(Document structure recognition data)
*-*-*
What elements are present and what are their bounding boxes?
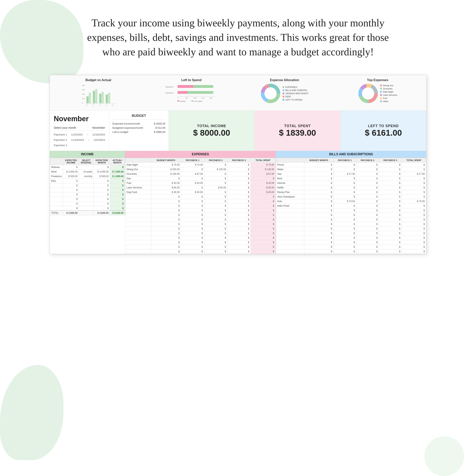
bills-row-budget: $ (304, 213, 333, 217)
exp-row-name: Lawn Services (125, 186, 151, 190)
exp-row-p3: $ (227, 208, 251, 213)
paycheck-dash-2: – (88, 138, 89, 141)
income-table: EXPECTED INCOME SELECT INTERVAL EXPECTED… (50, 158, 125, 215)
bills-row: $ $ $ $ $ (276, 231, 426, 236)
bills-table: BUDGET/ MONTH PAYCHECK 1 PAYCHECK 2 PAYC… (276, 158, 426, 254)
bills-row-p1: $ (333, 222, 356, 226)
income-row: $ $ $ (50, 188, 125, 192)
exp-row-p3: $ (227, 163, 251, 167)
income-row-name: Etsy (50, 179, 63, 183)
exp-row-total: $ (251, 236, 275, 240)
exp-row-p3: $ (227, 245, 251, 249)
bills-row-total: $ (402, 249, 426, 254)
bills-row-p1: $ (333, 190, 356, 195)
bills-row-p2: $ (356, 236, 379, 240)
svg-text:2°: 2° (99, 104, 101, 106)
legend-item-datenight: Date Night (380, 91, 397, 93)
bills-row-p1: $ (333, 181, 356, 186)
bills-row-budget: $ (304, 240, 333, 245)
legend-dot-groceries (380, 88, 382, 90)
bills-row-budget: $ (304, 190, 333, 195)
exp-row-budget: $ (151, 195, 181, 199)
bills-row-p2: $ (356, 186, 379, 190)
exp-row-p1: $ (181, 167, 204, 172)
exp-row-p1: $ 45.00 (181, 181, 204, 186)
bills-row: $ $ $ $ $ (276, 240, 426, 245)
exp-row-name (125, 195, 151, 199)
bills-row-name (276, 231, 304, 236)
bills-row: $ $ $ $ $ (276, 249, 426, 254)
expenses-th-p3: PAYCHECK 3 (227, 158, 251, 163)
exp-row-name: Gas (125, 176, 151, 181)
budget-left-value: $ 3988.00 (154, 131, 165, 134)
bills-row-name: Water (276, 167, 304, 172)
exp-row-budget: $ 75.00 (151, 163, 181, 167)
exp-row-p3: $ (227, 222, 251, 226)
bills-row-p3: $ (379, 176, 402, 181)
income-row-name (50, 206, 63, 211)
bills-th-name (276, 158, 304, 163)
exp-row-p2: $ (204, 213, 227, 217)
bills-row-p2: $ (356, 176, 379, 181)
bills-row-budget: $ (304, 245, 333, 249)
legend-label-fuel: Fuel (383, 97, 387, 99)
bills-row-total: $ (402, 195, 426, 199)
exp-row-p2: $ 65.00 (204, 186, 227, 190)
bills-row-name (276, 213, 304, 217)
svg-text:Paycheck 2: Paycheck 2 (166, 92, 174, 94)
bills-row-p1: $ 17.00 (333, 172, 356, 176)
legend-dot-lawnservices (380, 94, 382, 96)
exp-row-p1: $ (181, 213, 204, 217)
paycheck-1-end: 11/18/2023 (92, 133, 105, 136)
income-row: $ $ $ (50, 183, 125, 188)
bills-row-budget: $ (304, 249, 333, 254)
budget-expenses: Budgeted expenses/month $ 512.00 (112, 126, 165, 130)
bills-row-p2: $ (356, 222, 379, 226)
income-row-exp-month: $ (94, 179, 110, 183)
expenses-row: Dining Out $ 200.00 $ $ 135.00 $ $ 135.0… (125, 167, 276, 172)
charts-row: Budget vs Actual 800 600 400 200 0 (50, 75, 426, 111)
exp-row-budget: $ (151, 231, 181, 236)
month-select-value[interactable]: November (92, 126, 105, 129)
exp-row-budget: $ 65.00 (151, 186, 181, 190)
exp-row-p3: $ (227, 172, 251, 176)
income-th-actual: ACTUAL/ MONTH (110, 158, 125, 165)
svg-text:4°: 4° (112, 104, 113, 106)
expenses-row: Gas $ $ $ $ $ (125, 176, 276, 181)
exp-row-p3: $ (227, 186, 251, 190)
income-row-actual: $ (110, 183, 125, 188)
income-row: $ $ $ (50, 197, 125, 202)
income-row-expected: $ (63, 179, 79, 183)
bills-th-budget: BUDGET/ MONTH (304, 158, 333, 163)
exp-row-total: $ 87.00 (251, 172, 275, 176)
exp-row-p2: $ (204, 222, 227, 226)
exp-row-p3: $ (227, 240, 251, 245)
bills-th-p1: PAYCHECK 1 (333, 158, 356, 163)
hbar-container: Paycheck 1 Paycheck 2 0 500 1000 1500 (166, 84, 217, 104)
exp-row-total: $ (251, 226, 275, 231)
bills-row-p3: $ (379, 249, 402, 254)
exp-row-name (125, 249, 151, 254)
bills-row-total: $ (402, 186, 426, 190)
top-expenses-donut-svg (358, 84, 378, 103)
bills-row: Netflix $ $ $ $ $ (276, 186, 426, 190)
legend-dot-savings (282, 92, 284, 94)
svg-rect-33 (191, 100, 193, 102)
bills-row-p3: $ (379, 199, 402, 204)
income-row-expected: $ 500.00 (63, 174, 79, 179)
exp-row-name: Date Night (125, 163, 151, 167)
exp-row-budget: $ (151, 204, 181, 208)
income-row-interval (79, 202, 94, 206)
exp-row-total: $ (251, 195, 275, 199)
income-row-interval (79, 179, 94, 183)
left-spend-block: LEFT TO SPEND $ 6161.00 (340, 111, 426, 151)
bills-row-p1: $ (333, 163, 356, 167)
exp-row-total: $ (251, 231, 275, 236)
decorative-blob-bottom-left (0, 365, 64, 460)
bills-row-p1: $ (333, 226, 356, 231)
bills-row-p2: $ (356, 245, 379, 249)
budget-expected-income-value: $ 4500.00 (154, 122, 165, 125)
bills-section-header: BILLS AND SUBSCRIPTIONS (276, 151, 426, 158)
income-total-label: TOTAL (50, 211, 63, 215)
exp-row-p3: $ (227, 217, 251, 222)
*-*-*
■ TASK DESCRIPTION: If the word "left" appears in a line above, copy that line.

■ TASK SOLUTION:
budget-left-value: $ 3988.00 (154, 131, 165, 134)
left-spend-block: LEFT TO SPEND $ 6161.00 (340, 111, 426, 151)
decorative-blob-bottom-left (0, 365, 64, 460)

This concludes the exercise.